Manga Review: Black Blizzard by Yoshihiro Tatsumi
The year is 1956. Shinpei Konta, a card shark with five convictions (two for murder) and Susumu Yamaji, a pianist just convicted for murder, are handcuffed together on a train headed for prison. The weather has turned to a blizzard, and a landslide across the tracks derails the train and allows the convicts to escape. However, two men handcuffed together aren’t going to get very far before being spotted. They don’t have any tools that can cut the chain…but they do have something that will cut off a human hand!
This was Yoshihiro Tatsumi’s first “novel-length” manga story. There’s an interview with him to fill out the book, and he explains the commercial aspects of how the story came to be (color pages at the beginning to entice young readers to rent the manga from the store, for example) as well as the creative side. While the cover calls this “legendary”, he notes that it only had moderate success at the time (but proved he was able to sell on his own, rather than just in anthologies.)

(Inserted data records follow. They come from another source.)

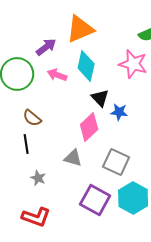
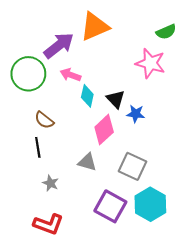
purple arrow: (46, 47) -> (59, 45), size x1.4
cyan diamond: (86, 66) -> (87, 96), moved, size x0.7

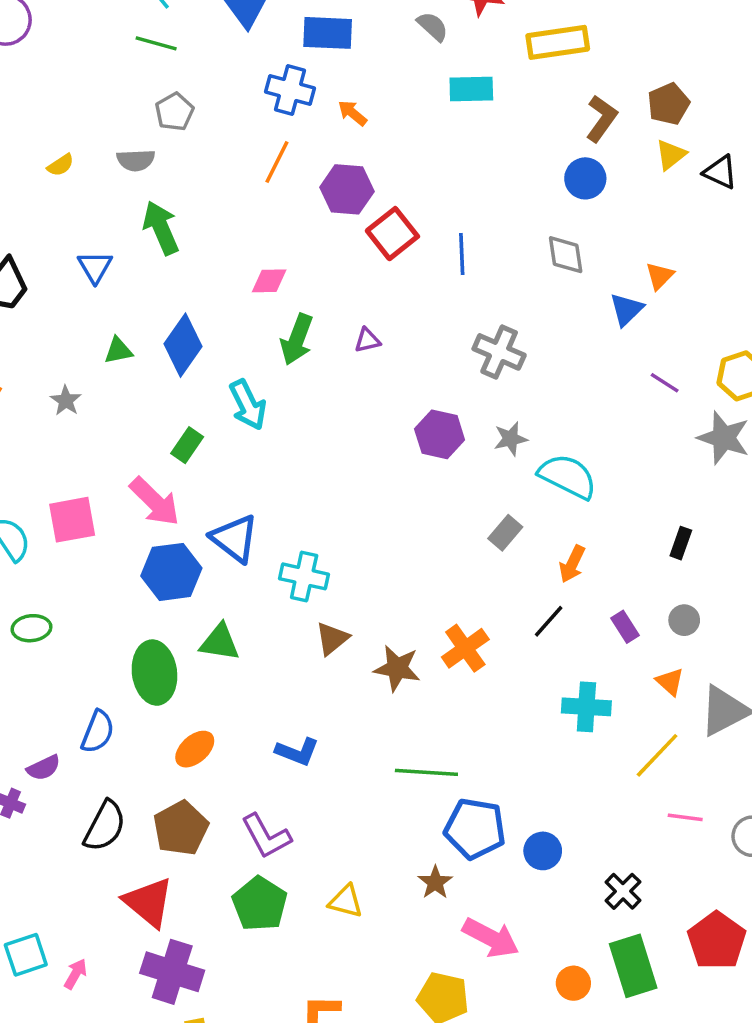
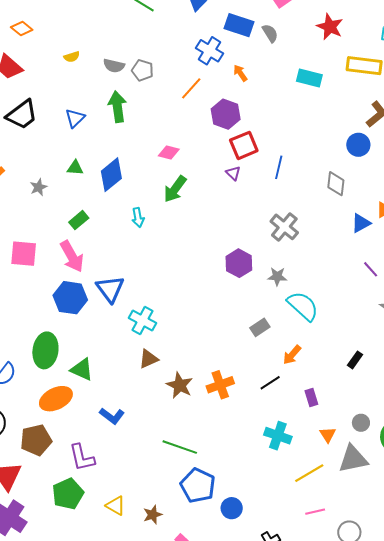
gray semicircle: (433, 26) -> (270, 33), moved
gray pentagon: (174, 112) -> (143, 70), moved, turned 30
purple triangle: (367, 340) -> (233, 173), moved, turned 42
cyan arrow: (248, 405) -> (138, 217), size x0.7
green rectangle: (187, 445) -> (79, 220), moved
gray circle: (684, 620) -> (361, 423), moved
green triangle: (220, 642) -> (82, 369), moved
orange ellipse: (195, 749) -> (56, 399), size x1.4
pink line: (685, 817) -> (315, 512), turned -36
brown star: (435, 882) -> (153, 515), moved

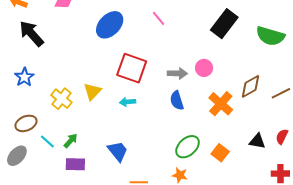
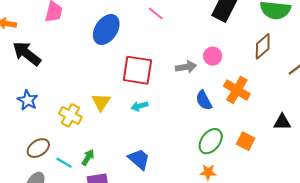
brown diamond: (250, 86) -> (263, 46), moved
blue semicircle: (177, 101) -> (204, 100), moved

The story has noir-ish touches, and I could see it as an hour-long live action TV drama (half an hour with some cuts.) Much of the story is Susumu flashing back to his romance with a circus singer, and a drunken brawl that led to the death of the ringmaster. Susumu is not a hardened criminal, and wants to protect his hands. Shinpei, on the other hand, has already spent a total of thirty years in jail, is far more ruthless, and needs both his hands as well.
The art is crude by modern standards, but effective, and conveys the heavy weather well. The writing is likewise somewhat old-fashioned, going for suspense. Content warning for off-screen domestic abuse.
Since this is complete in one volume, it’s a good choice for those who’d like to sample older manga or have a taste for crime fiction.